-------- DATASET CONTENT

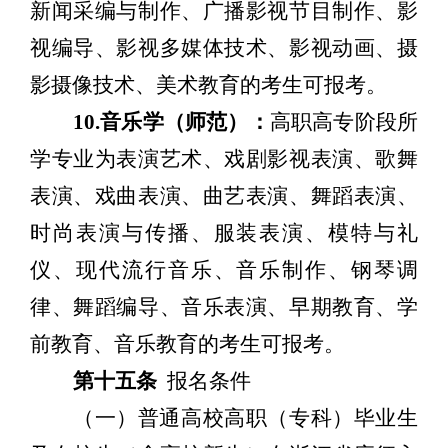
新闻采编与制作、广播影视节目制作、影
视编导、影视多媒体技术、影视动画、摄
影摄像技术、美术教育的考生可报考。
10
.
音乐学（师范）：
高职高专阶段所
学专业为表演艺术、戏剧影视表演、歌舞
表演、戏曲表演、曲艺表演、舞蹈表演、
时尚表演与传播、服装表演、模特与礼
仪、现代流行音乐、音乐制作、钢琴调
律、舞蹈编导、音乐表演、早期教育、学
前教育、音乐教育的考生可报考。
第十五条
报名条件
（一）普通高校高职（专科）毕业生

----------------

PROBLEM DETAILS: Line by line, write out the material exactly, leaving the images out.

WRITTEN ANSWER:
新闻采编与制作、广播影视节目制作、影
视编导、影视多媒体技术、影视动画、摄
影摄像技术、美术教育的考生可报考。
10
.
音乐学（师范）：
高职高专阶段所
学专业为表演艺术、戏剧影视表演、歌舞
表演、戏曲表演、曲艺表演、舞蹈表演、
时尚表演与传播、服装表演、模特与礼
仪、现代流行音乐、音乐制作、钢琴调
律、舞蹈编导、音乐表演、早期教育、学
前教育、音乐教育的考生可报考。
第十五条
报名条件
（一）普通高校高职（专科）毕业生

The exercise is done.